Franklin J. Schaffner1968

Rotten Tomatoes

87%

Box Office

$33M

Budget

$5.8M

Franchise Films

9+

Charlton HestonRoddy McDowallKim Hunter
All 25 Films

Why It Ranks

Planet of the Apes created the sci-fi twist ending as a genre convention. The Statue of Liberty reveal is the most famous final image in science fiction. The social allegory about prejudice, censorship, and self-destruction remains razor-sharp. It launched a franchise that spans six decades.

The Film

Planet of the Apes is the original twist ending — the film that made audiences gasp in a way that had never happened before and set the template for every twist-driven science fiction narrative that followed. Charlton Heston plays Colonel George Taylor, an astronaut who crash-lands on a planet where intelligent apes rule and humans are mute, primitive animals. The social satire is razor-sharp: the apes have their own caste system, their own scientific establishment, their own religious dogma, and their own prejudices.
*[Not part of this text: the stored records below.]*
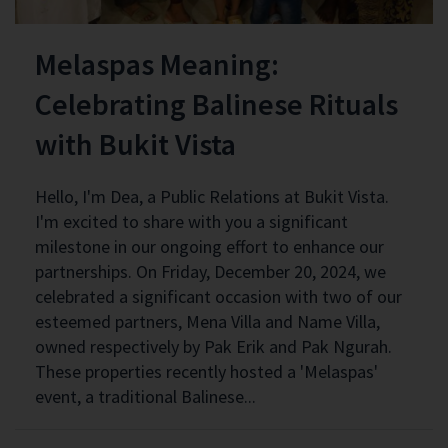
Melaspas Meaning:
Celebrating Balinese Rituals
with Bukit Vista
Hello, I'm Dea, a Public Relations at Bukit Vista.
I'm excited to share with you a significant
milestone in our ongoing effort to enhance our
partnerships. On Friday, December 20, 2024, we
celebrated a significant occasion with two of our
esteemed partners, Mena Villa and Name Villa,
owned respectively by Pak Erik and Pak Ngurah.
These properties recently hosted a 'Melaspas'
event, a traditional Balinese...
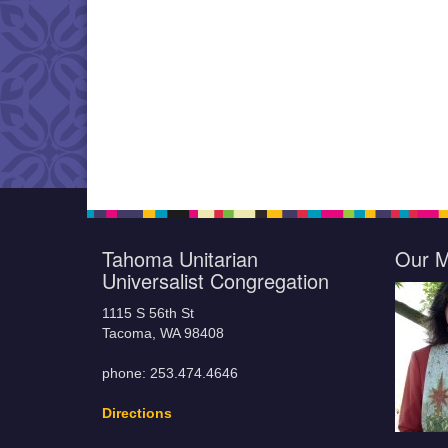
Tahoma Unitarian
Our M
Universalist Congregation
1115 S 56th St
Tacoma, WA 98408
phone: 253.474.4646
Directions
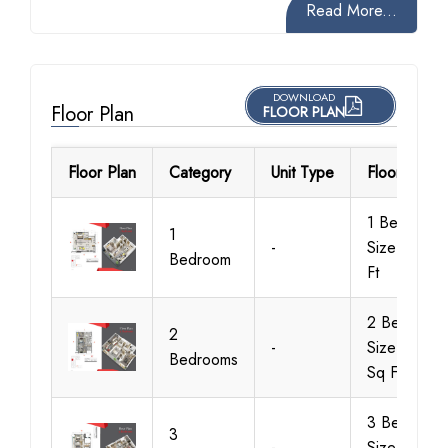
Read More...
DOWNLOAD
Floor Plan
FLOOR PLAN
Floor Plan
Category
Unit Type
Floor Detail
1 Bedroom,
1
-
Size 892 S
Bedroom
Ft
2 Bedroom,
2
-
Size 1357
Bedrooms
Sq Ft
3 Bedroom,
3
-
Size 1730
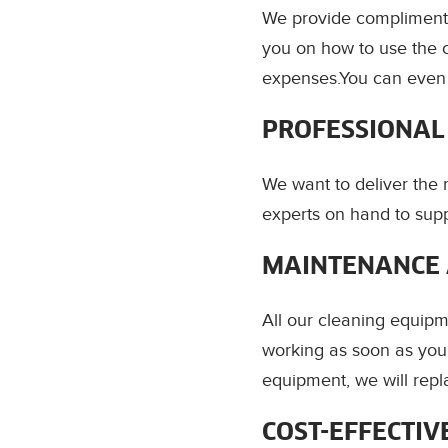
We provide complimenta
you on how to use the 
expenses.You can even r
PROFESSIONAL
We want to deliver the
experts on hand to supp
MAINTENANCE 
All our cleaning equipm
working as soon as you 
equipment, we will repla
COST-EFFECTIV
The makeup effects by John Chambers were revolutionary. The ape prosthetics allowed actors to emote through layers of latex in ways that had never been achieved. Roddy McDowall's Cornelius and Kim Hunter's Zira are sympathetic, curious, and politically naive — liberal academics who challenge the establishment but lack the courage to follow through. The trial scene, where Taylor is literally caged and silenced by an ape tribunal, is a devastating allegory for racial and political oppression.

And then there is the ending. The Statue of Liberty, half-buried in sand, and Taylor's anguished cry — 'You maniacs! You blew it up!' — is the most famous twist in science fiction history. It transforms the entire film retroactively: this is not an alien planet. This is us, in our own future, after we destroyed ourselves. The ending is not just shocking. It is prophetic. In 1968, with the Cold War at its height, the idea that humanity would annihilate itself was not science fiction. It was a plausible forecast.

Fun Facts

The makeup took 3-4 hours to apply each day. To save time, actors ate their lunches through straws.

Rod Serling wrote the first draft of the screenplay, bringing his Twilight Zone sensibility to the twist ending.

During breaks, the ape actors unconsciously self-segregated by species — chimps sat with chimps, gorillas with gorillas.

The final beach scene was filmed at Point Dume in Malibu, California, at dawn to get the right light.